Saved entries
============================================================

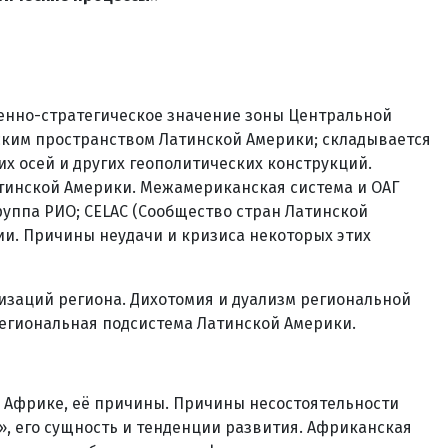
енно-стратегическое значение зоны Центральной
еским пространством Латинской Америки; складывается
х осей и других геополитических конструкций.
тинской Америки. Межамериканская система и ОАГ
руппа РИО; CELAC (Сообщество стран Латинской
ции. Причины неудачи и кризиса некоторых этих
изаций региона. Дихотомия и дуализм региональной
егиональная подсистема Латинской Америки.
в Африке, её причины. Причины несостоятельности
 его сущность и тенденции развития. Африканская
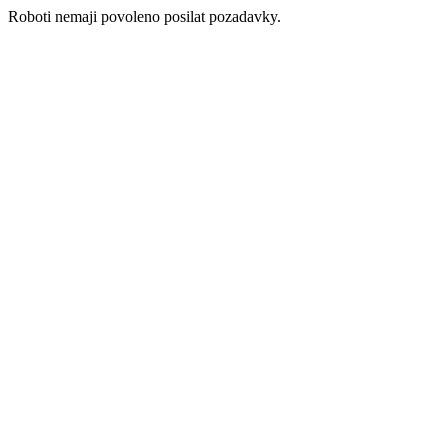
Roboti nemaji povoleno posilat pozadavky.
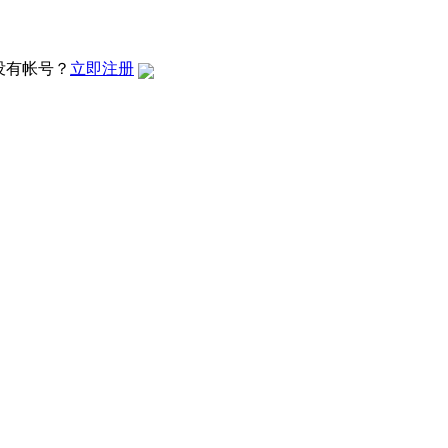
没有帐号？
立即注册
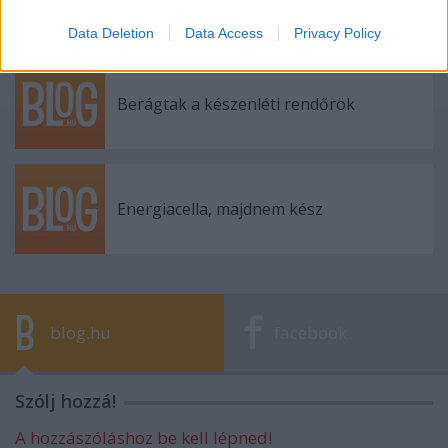
Data Deletion
Data Access
Privacy Policy
Berágtak a készenléti rendőrök
Energiacella, majdnem kész
blog.hu
facebook
Szólj hozzá!
A hozzászóláshoz be kell lépned!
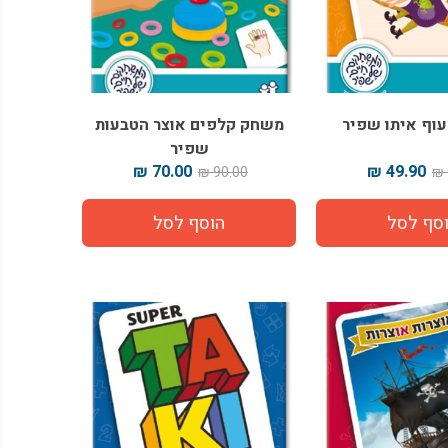
עוף איתו שפיר
משחק קלפים אוצר הטבעות
שפיר
70.00 ₪
49.90 ₪
90.00 ₪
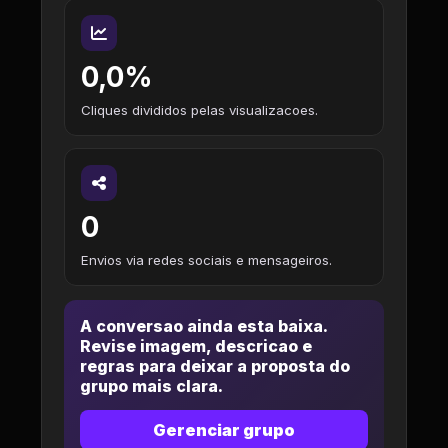
0,0%
Cliques divididos pelas visualizacoes.
0
Envios via redes sociais e mensageiros.
A conversao ainda esta baixa.
Revise imagem, descricao e
regras para deixar a proposta do
grupo mais clara.
Gerenciar grupo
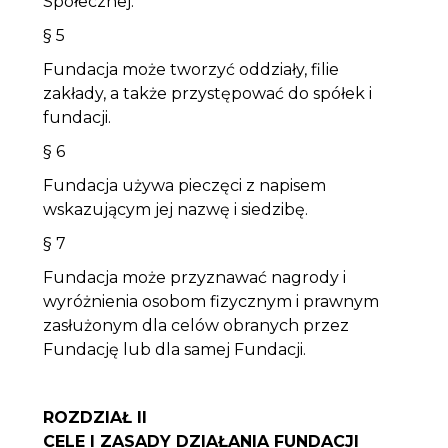
Społecznej.
§ 5
Fundacja może tworzyć oddziały, filie
zakłady, a także przystępować do spółek i
fundacji.
§ 6
Fundacja używa pieczęci z napisem
wskazującym jej nazwę i siedzibę.
§ 7
Fundacja może przyznawać nagrody i
wyróżnienia osobom fizycznym i prawnym
zasłużonym dla celów obranych przez
Fundację lub dla samej Fundacji.
ROZDZIAŁ II
CELE I ZASADY DZIAŁANIA FUNDACJI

============================================================

"ROZDZIAŁ II" marks the last line to keep. Retype every line from the start of the entries through that one, exactly, and drop the pictures.

### ANSWER BOX
енно-стратегическое значение зоны Центральной
еским пространством Латинской Америки; складывается
х осей и других геополитических конструкций.
тинской Америки. Межамериканская система и ОАГ
руппа РИО; CELAC (Сообщество стран Латинской
ции. Причины неудачи и кризиса некоторых этих
изаций региона. Дихотомия и дуализм региональной
егиональная подсистема Латинской Америки.
в Африке, её причины. Причины несостоятельности
 его сущность и тенденции развития. Африканская
Roboti nemaji povoleno posilat pozadavky.
没有帐号？
立即注册
Data Deletion
Data Access
Privacy Policy
Berágtak a készenléti rendőrök
Energiacella, majdnem kész
blog.hu
facebook
Szólj hozzá!
A hozzászóláshoz be kell lépned!
עוף איתו שפיר
משחק קלפים אוצר הטבעות
שפיר
70.00 ₪
49.90 ₪
90.00 ₪
0,0%
Cliques divididos pelas visualizacoes.
0
Envios via redes sociais e mensageiros.
A conversao ainda esta baixa.
Revise imagem, descricao e
regras para deixar a proposta do
grupo mais clara.
Gerenciar grupo
Społecznej.
§ 5
Fundacja może tworzyć oddziały, filie
zakłady, a także przystępować do spółek i
fundacji.
§ 6
Fundacja używa pieczęci z napisem
wskazującym jej nazwę i siedzibę.
§ 7
Fundacja może przyznawać nagrody i
wyróżnienia osobom fizycznym i prawnym
zasłużonym dla celów obranych przez
Fundację lub dla samej Fundacji.
ROZDZIAŁ II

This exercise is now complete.